Legal advisers have cautioned 11 EU Governments that a proposal they are considering for a tax on financial transactions is illegal.
The legal service that advises EU member states found that the suggested approach on which companies should be taxed is “discriminatory,” will probably distort competition, violates EU law and “exceeds member states’ jurisdiction for taxation,” according to a copy of the opinion seen by DPA on Tuesday.
The findings were rejected by the European Commission, which drafted the proposal for the financial transaction tax as the bloc’s executive.
“The commission carried out a very thorough legal analysis before presenting this proposal,” spokeswoman Emer Traynor said.

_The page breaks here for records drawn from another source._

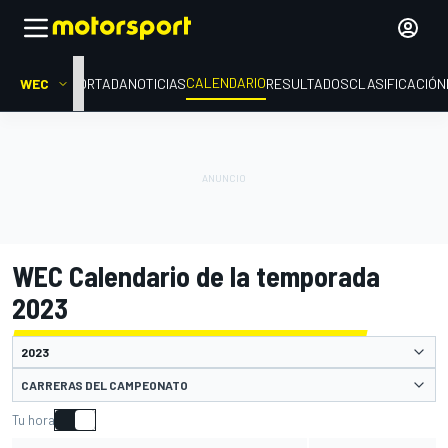
CALENDARIO
WEC
PORTADA
NOTICIAS
RESULTADOS
CLASIFICACIÓN
WEC Calendario de la temporada
2023
CARRERAS DEL CAMPEONATO
Tu hora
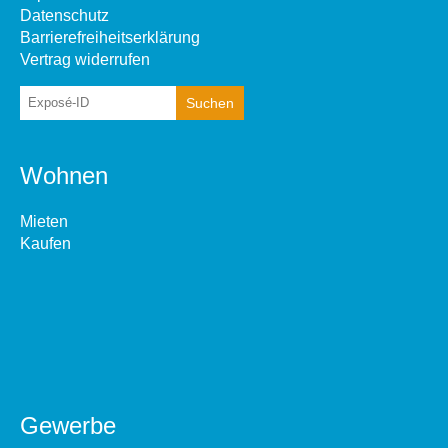
Datenschutz
Barrierefreiheitserklärung
Vertrag widerrufen
Wohnen
Mieten
Kaufen
Gewerbe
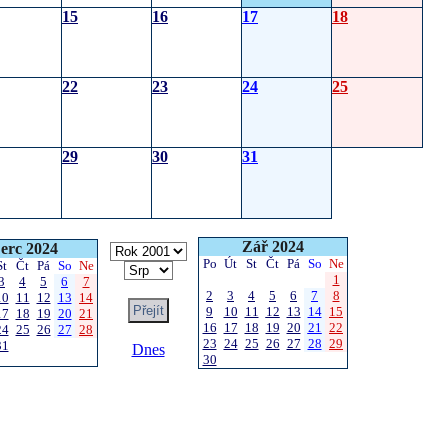
15
16
17
18
22
23
24
25
29
30
31
Zář 2024
erc 2024
Po
Út
St
Čt
Pá
So
Ne
St
Čt
Pá
So
Ne
1
3
4
5
6
7
2
3
4
5
6
7
8
10
11
12
13
14
9
10
11
12
13
14
15
17
18
19
20
21
16
17
18
19
20
21
22
24
25
26
27
28
23
24
25
26
27
28
29
31
Dnes
30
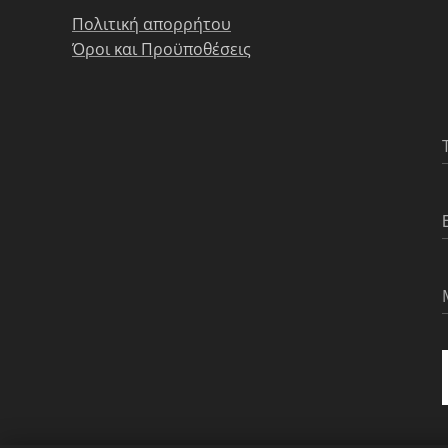
Πολιτική απορρήτου
Όροι και Προϋποθέσεις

“We stand firm that the proposed FTT is legally sound and fully in line with the EU treaties and international tax law.” There was no unanimous support for the tax in the EU. The 11 countries that decided to proceed on their own are the Eurozone’s four biggest economies — France, Germany, Italy and Spain — as well as Austria, Belgium, Estonia, Greece, Portugal, Slovakia and Slovenia.
Supporters of the measure — also known as the Tobin tax after the US economist who conceived it in the 1970s — argue that the financial sector should pay its fair share after helping cause the economic crisis, and that the tax would make it act more responsibly.

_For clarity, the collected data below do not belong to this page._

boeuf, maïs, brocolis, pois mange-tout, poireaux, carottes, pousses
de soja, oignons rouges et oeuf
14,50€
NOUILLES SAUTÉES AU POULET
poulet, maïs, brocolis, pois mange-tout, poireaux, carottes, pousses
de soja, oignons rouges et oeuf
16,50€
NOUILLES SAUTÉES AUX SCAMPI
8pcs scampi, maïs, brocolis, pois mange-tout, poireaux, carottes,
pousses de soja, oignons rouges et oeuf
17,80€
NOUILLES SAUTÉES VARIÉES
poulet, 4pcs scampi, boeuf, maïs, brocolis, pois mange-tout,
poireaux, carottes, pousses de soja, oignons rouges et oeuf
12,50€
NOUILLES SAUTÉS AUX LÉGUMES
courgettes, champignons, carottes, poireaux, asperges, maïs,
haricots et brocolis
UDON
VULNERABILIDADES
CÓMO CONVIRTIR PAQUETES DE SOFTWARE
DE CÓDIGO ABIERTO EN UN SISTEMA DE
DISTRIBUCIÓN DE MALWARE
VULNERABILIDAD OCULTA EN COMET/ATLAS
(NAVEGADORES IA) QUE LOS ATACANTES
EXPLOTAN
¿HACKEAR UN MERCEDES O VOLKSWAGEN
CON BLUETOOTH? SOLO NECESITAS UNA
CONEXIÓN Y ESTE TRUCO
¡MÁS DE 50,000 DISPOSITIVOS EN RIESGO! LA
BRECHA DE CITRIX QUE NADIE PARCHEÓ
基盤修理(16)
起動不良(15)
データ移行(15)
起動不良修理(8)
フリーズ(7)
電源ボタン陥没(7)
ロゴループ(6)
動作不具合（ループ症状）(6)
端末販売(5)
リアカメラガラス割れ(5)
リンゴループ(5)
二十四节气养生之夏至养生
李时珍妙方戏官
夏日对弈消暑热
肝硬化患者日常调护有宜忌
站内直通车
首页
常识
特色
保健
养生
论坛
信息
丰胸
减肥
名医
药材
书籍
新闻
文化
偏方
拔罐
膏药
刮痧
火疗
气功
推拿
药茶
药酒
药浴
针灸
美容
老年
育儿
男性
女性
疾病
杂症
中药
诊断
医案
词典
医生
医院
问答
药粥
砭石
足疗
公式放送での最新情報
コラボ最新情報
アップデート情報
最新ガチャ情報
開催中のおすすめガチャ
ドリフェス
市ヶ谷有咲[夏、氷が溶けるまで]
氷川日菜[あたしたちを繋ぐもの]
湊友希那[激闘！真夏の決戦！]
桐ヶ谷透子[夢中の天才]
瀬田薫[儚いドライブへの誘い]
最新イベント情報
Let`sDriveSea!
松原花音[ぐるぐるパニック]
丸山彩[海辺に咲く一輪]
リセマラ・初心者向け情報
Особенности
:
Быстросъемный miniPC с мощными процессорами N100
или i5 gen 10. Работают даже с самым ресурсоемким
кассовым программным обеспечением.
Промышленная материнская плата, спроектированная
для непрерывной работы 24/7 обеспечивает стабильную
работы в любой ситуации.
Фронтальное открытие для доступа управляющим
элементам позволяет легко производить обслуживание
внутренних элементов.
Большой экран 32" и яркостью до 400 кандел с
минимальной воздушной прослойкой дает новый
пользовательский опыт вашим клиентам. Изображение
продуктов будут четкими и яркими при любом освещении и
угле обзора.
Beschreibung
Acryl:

But critics worry that it could drive away investment from Europe.
Britain is among the staunchest opponents of the levy and has turned to the EU’s top court for help, challenging the so-called enhanced cooperation mechanism that allowed the 11 countries to proceed.
The legal service advising EU governments did not look at that mechanism, studying instead a provision that would allow companies to be taxed even if they are not located in the participating countries.

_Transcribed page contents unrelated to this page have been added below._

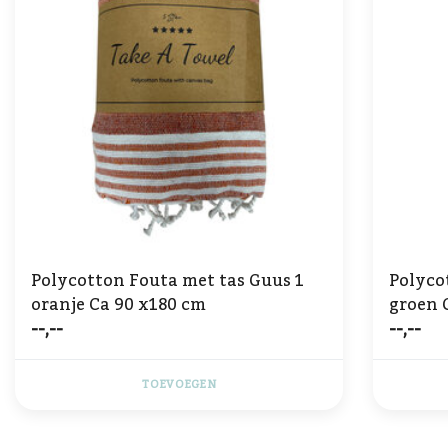
Polycotton Fouta met tas Guus 1
Polyco
oranje Ca 90 x180 cm
groen 
--,--
--,--
TOEVOEGEN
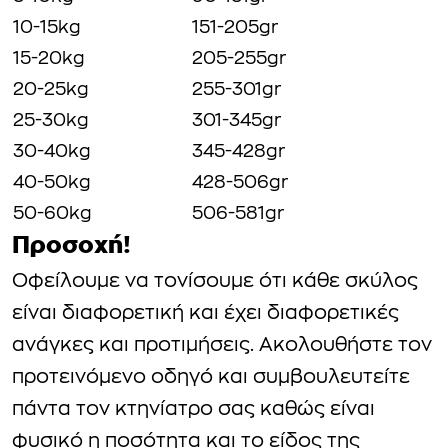
10-15kg
151-205gr
15-20kg
205-255gr
20-25kg
255-301gr
25-30kg
301-345gr
30-40kg
345-428gr
40-50kg
428-506gr
50-60kg
506-581gr
Προσοχή!
Οφείλουμε να τονίσουμε ότι κάθε σκύλος
είναι διαφορετική και έχει διαφορετικές
ανάγκες και προτιμήσεις. Ακολουθήστε τον
προτεινόμενο οδηγό και συμβουλευτείτε
πάντα τον κτηνίατρο σας καθώς είναι
φυσικό η ποσότητα και το είδος της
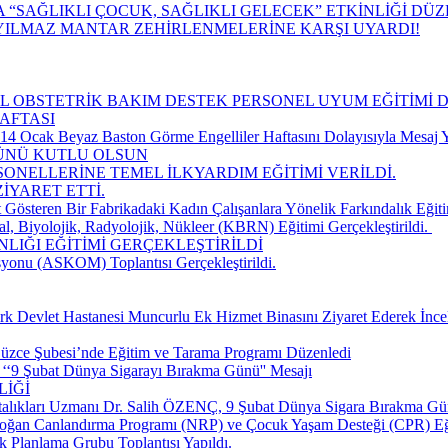
“SAĞLIKLI ÇOCUK, SAĞLIKLI GELECEK” ETKİNLİĞİ DÜ
YILMAZ MANTAR ZEHİRLENMELERİNE KARŞI UYARDI!
CİL OBSTETRİK BAKIM DESTEK PERSONEL UYUM EĞİTİMİ 
AFTASI
 Ocak Beyaz Baston Görme Engelliler Haftasını Dolayısıyla Mesaj Y
GÜNÜ KUTLU OLSUN
SONELLERİNE TEMEL İLKYARDIM EĞİTİMİ VERİLDİ.
İYARET ETTİ.
 Gösteren Bir Fabrikadaki Kadın Çalışanlara Yönelik Farkındalık Eğiti
, Biyolojik, Radyolojik, Nükleer (KBRN) Eğitimi Gerçekleştirildi. ​
LIĞI EĞİTİMİ GERÇEKLEŞTİRİLDİ
yonu (ASKOM) Toplantısı Gerçekleştirildi.
k Devlet Hastanesi Muncurlu Ek Hizmet Binasını Ziyaret Ederek İnce
üzce Şubesi’nde Eğitim ve Tarama Programı Düzenledi
‘‘9 Şubat Dünya Sigarayı Bırakma Günü'' Mesajı
LİĞİ
talıkları Uzmanı Dr. Salih ÖZENÇ, 9 Şubat Dünya Sigara Bırakma Gün
doğan Canlandırma Programı (NRP) ve Çocuk Yaşam Desteği (CPR) Eğ
k Planlama Grubu Toplantısı Yapıldı.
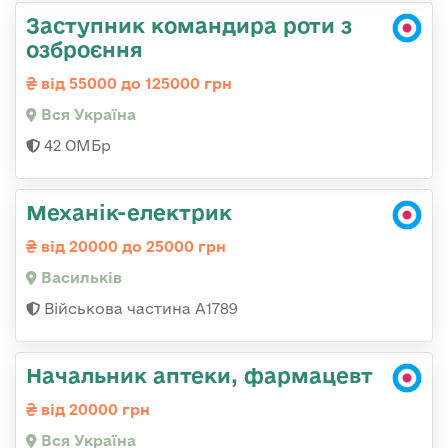
Заступник командира роти з
озброєння
від 55000 до 125000 грн
Вся Україна
42 ОМБр
Механік-електрик
від 20000 до 25000 грн
Васильків
Військова частина А1789
Начальник аптеки, фармацевт
від 20000 грн
Вся Україна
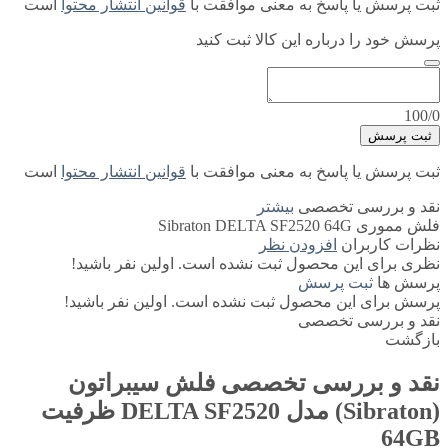
ثبت پرسش یا پاسخ به معنی موافقت با
قوانین انتشار محتوا
است
پرسش خود را درباره این کالا ثبت کنید
100/0
ثبت پرسش
ثبت پرسش یا پاسخ به معنی موافقت با
قوانین انتشار محتوا
است
نقد و بررسی تخصصی
بیشتر
فلش مموری Sibraton DELTA SF2520 64G
نظرات کاربران
افزودن نظر
نظری برای این محصول ثبت نشده است. اولین نفر باشید!
پرسش ها
ثبت پرسش
پرسش برای این محصول ثبت نشده است. اولین نفر باشید!
نقد و بررسی تخصصی
بازگشت
نقد و بررسی تخصصی
فلش سیبراتون
(Sibraton) مدل DELTA SF2520 ظرفیت
64GB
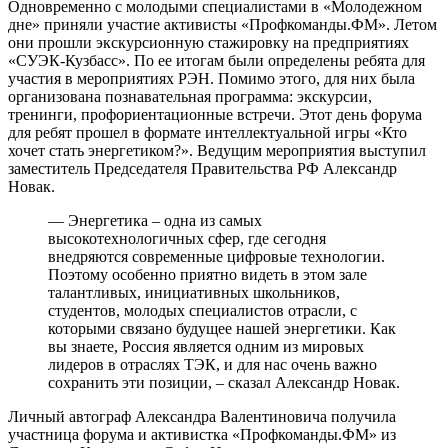
Одновременно с молодыми специалистами в «Молодежном
дне» приняли участие активисты «Профкоманды.ФМ». Летом
они прошли экскурсионную стажировку на предприятиях
«СУЭК-Кузбасс». По ее итогам были определены ребята для
участия в мероприятиях РЭН. Помимо этого, для них была
организована познавательная программа: экскурсии,
тренинги, профориентационные встречи. Этот день форума
для ребят прошел в формате интеллектуальной игры «Кто
хочет стать энергетиком?». Ведущим мероприятия выступил
заместитель Председателя Правительства РФ Александр
Новак.
— Энергетика – одна из самых
высокотехнологичных сфер, где сегодня
внедряются современные цифровые технологии.
Поэтому особенно приятно видеть в этом зале
талантливых, инициативных школьников,
студентов, молодых специалистов отрасли, с
которыми связано будущее нашей энергетики. Как
вы знаете, Россия является одним из мировых
лидеров в отраслях ТЭК, и для нас очень важно
сохранить эти позиции, – сказал Александр Новак.
Личный автограф Александра Валентиновича получила
участница форума и активистка «Профкоманды.ФМ» из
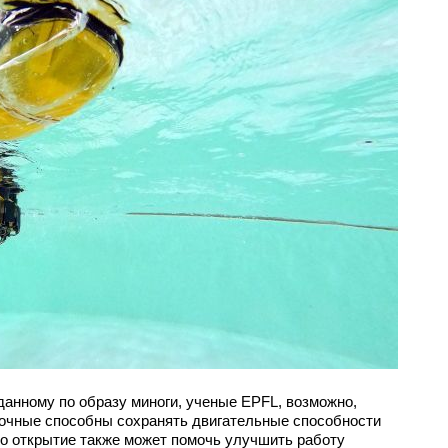
анному по образу миноги, ученые EPFL, возможно,
очные способны сохранять двигательные способности
то открытие также может помочь улучшить работу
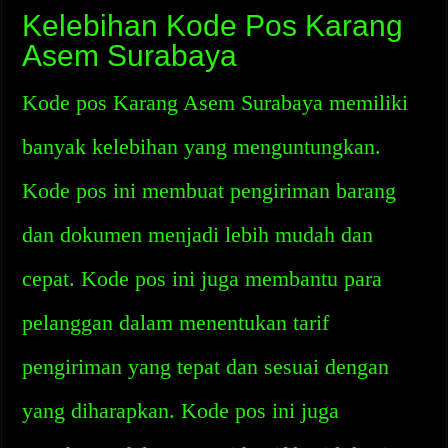
Kelebihan Kode Pos Karang
Asem Surabaya
Kode pos Karang Asem Surabaya memiliki
banyak kelebihan yang menguntungkan.
Kode pos ini membuat pengiriman barang
dan dokumen menjadi lebih mudah dan
cepat. Kode pos ini juga membantu para
pelanggan dalam menentukan tarif
pengiriman yang tepat dan sesuai dengan
yang diharapkan. Kode pos ini juga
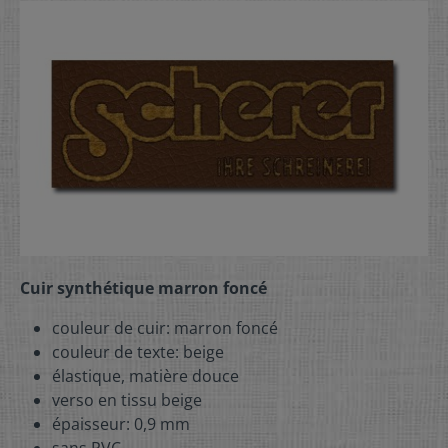
Cuir synthétique marron foncé
couleur de cuir: marron foncé
couleur de texte: beige
élastique, matière douce
verso en tissu beige
épaisseur: 0,9 mm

Under the proposal, the deciding factor would be where the financial transaction takes place. Supporters of the tax have pointed to the measure as a way to help keep in check investment relocations.
But the legal service thinks it “exceeds the union’s legislative jurisdiction, starting from the basic predicament that entities must be subject to the laws of the country where they are located.”
The service also took issue with the fact that there is no provision for companies in non-participating countries to avoid double taxation, and that financial markets in those nations would inevitably “be burdened with the tax.” The opinion will be taken into consideration by an FTT working group, EU officials said.
Traynor called on member states not only to consider the legal service’s views, “but to assess them critically against the commission’s robust legal analysis.” “This opinion is one of many which have been fed into the discussions,” she argued. “It certainly doesn’t imply any necessary slowdown in the work being done to progress the FTT.”